Nulla è cambiato in questi otto anni e lo si evince fin dalla copertina minimalista, che riporta il nostro eroe pelato in primo piano, oggettivamente non bella ma in linea con le precedenti, come se volesse sottolineare un tratto d’unione con il passato della band, riuscendoci alla grande perché, appena partiamo con il tasto play, veniamo assaliti dall’opener, ed è subito old school. Ebbene sì, il tempo di capire cosa sta succedendo, e canzoni come “Apostel” e “Skarpretter” ci ricordano che tutto è rimasto dove lo avevamo lasciato, come quando si entra in una vecchia stanza e si ritrova tutto al suo posto, con la polvere degli anni a ricoprire la superfice dei mobili. “Svartsyn” è un viaggio indietro nel tempo che non delude, condito da riff minimali a metà tra black metal e un retrogusto hard rock/punk primordiale, diretti ed efficaci.

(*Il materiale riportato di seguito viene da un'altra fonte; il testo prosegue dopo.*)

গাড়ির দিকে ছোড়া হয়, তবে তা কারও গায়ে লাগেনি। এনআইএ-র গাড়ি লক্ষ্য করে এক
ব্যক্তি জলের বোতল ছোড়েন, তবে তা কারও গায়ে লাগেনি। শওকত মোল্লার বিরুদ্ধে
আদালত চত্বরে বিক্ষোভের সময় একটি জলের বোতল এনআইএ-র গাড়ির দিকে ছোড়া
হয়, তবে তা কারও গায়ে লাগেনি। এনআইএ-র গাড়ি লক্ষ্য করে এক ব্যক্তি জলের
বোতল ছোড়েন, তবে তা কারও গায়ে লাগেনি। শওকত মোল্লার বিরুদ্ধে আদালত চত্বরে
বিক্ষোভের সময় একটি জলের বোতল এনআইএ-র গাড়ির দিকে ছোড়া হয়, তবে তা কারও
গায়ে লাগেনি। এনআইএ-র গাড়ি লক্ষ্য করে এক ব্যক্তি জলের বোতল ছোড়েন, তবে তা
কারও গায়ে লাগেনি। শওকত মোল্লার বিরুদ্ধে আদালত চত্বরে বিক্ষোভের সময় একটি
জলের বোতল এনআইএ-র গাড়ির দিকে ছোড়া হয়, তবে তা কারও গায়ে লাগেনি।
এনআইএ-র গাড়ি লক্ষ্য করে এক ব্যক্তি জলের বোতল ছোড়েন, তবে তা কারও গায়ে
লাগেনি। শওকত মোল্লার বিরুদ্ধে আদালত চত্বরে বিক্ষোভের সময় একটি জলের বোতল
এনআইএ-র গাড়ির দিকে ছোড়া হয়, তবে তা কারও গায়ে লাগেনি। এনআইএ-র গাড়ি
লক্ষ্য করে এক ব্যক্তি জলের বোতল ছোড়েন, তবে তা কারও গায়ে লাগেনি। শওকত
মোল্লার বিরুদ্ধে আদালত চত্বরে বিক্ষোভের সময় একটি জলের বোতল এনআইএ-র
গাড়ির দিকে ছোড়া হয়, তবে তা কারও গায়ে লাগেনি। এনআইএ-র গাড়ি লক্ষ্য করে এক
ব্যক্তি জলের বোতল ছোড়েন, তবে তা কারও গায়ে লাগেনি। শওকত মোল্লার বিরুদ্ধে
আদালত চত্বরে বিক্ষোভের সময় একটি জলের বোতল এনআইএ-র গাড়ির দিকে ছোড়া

Non c’è un momento di stanca e i pezzi scorrono che è un piacere, con momenti di pura classe, come la drammatica “Evig”, l’oscura e ipnotica “Dystopi” e la conclusiva, cadenzata “Bryt I Udåd Ut”, ma in fin dei conti sarebbero da citare tutte, perché la band, pur senza fare nulla di epocale, riesce a tirare fuori quaranta minuti di black metal ortodosso e ignorante che fa tranquillamente a meno di modernismi o abbellimenti vari. Il tutto viene sottolineato da una produzione ruvida e standard, che non esagera con il volume (decisamente troppo basso) ma esalta la potenza degli strumenti, senza che uno sottometta l’altro. Parlare di epico ritorno viene difficile ma i Khold, a distanza di quasi un decennio, fanno capolino con un disco quadrato e ben suonato, che guarda alla tradizione norvegese con fare orgoglioso, coscienti del fatto di poter dire la loro grazie alla capacità dei singoli musicisti di proporre un platter sincero che, ascolto dopo ascolto, si fissa in testa per rimanerci a lungo con le sue accattivanti e lineari melodie. Conferma.